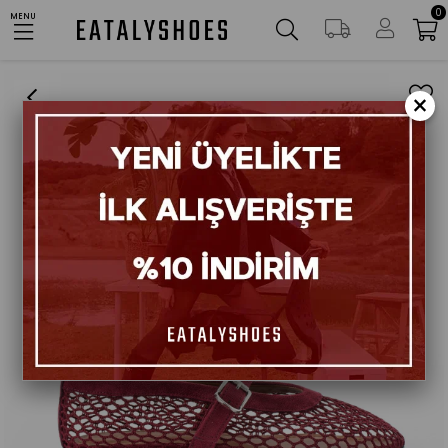
0
3000TL VE ÜZERİ ÜCRETSİZ KARGO!
MENU
Anasayfa
Ayakkabılar
Babet
Cody Bordo Büyük File Kemer Detaylı Babet
×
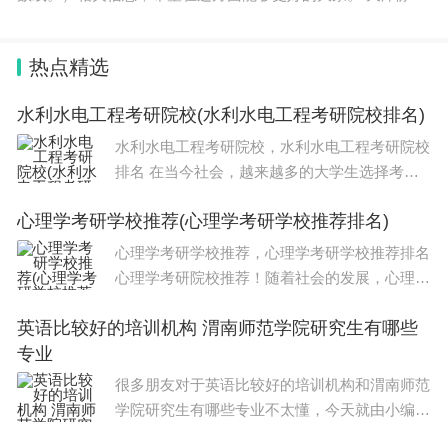
三中录取分数线2023是515分。 知识拓展: 南通市，简称“通”，
古称通州
热点精选
水利水电工程考研院校(水利水电工程考研院校排名)
水利水电工程考研院校，水利水电工程考研院校
排名 在当今社会，越来越多的大学生选择考
研，以期能够在激烈的竞争中脱颖而出。然而，
心理学考研学校推荐(心理学考研学校推荐排名)
面对众多的考研院校，如何选择一所适合自己的
学校成为了考生们最为关注的问题。考研院
心理学考研学校推荐，心理学考研学校推荐排名
心理学考研院校推荐！随着社会的发展，心理学
逐渐成为一门备受关注和重视的学科。越来越多
英语比较好的培训机构 渭南师范学院研究生有哪些
的人选择攻读心理学专业，其中不乏想要深入研
专业
究心理学的学生。而对于想要考研的
很多朋友对于英语比较好的培训机构和渭南师范
学院研究生有哪些专业不太懂，今天就由小编来
为大家分享，希望可以帮助到大家，下面一起来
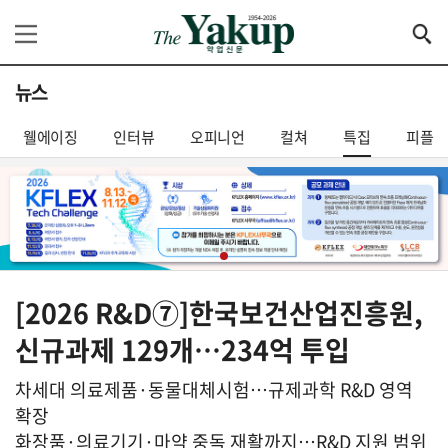
뉴스
웰에이징
인터뷰
오피니언
컬쳐
특집
피플
[2026 R&D⑦]한국보건산업진흥원,
신규과제 129개…234억 투입
차세대 의료제품·동물대체시험…규제과학 R&D 영역
확장
화장품·의료기기·마약 중독 재활까지…R&D 지원 범위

**What you have to do**
Using only the data above, copy out the lines that include the word "心理学考研学校推荐排名".

**The answer**
心理学考研学校推荐(心理学考研学校推荐排名)
心理学考研学校推荐，心理学考研学校推荐排名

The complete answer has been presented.